French President Nicolas Sarkozy has called Ireland's "no" to the EU's Lisbon Treaty a call to change the way Europe was being constructed. But he has also urged other states to continue the ratification process.
What does the Irish "no" really mean?
French President Nicolas Sarkozy has called Ireland's "no" to the EU's Lisbon treaty a call to change the way Europe was being constructed. But he has also urged other states to continue the ratification process.
"Many Europeans do not understand how we are constructing Europe. We must therefore change the way we do it," Sarkozy told journalists in Paris after meeting US President George W Bush.
The Irish rejection of the treaty was "an appeal to do more, to do it better," he said.
Non, mais oui
Nicolas Sarkozy made his comments after meeting the US president
But Sarkozy, whose country is taking over the rotating presidency in July, stressed that no one had the right to sabotage the European project. One of the treaty's aims is to streamline decision-making processes in the enlarged and more unwieldy 27-member bloc.
He also admitted Saturday, June 14, that the no-vote would "not simplify the task of the French (EU) presidency."
And Sarkozy reiterated his call to other countries to continue ratifying the treaty in order to stop the "Irish incident becoming a crisis." Sarkozy and German Chancellor Angela Merkel had already issued a joint statement on Friday to this end.
Meanwhile, the Irish state minister responsible for integration, Conor Lenihan, said it was unlikely that the country would stage another referendum on the European Union reform treaty in the wake of its rejection by voters this week.
On the morning news show of the national broadcaster RTE, Lenihan said he could not rule out the possibility of a new vote, but he then cautioned there was a risk of even more damage being done if the treaty is put up for a second vote.

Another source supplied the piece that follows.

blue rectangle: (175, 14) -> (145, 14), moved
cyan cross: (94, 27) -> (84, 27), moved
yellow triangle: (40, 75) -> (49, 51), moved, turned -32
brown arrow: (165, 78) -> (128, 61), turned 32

If at first you don't succeed
Irish prime minister has not ruled out a second vote
Lenihan warned that Ireland is now "extremely isolated" in Europe as the only EU member to has rejected the treaty. His comments came as Irish politicians -- both those who favored and opposed the treaty -- took stock of the referendum result in which the treaty was rejected by a margin of 110,000 votes.
Declan Ganley, president of the Libertas group that led the "no" campaign, said he was horrified that the possibility of another referendum was even being raised.
On Friday evening, Irish Prime Minister Brian Cowen said the government accepted and respected the verdict of voters, but he declined to rule out the possibility of another vote.
Cowen will be meeting his colleagues at the EU summit in Brussels next week as European leaders ponder what to do next in the wake of the Irish voters' rejection of the treaty.
Adapting the EU
The Lisbon Treaty is designed to replace the failed Treaty of Nice, which Ireland only approved in 2002 after it was put to the people for a second time following a no-vote a year earlier. The Nice treaty was subsequently torpedoed by France and the Netherlands.
Like the rejected constitution, the Lisbon Treaty proposes a European foreign policy supremo and a permanent president to replace the six-month rotation system.
Aimed at preventing decision-making gridlock in the expanding organization, the charter cuts the size of the European Parliament and the number of EU decisions which require unanimous support, thus reducing national vetoes.
It also includes a European charter of fundamental human and legal rights, which Britain and Poland have refused to make binding.
However it drops all references to an EU flag or anthem which had fanned euroskeptic fears of another step towards a federal Europe, and no longer cites unbridled competition as a goal for the bloc.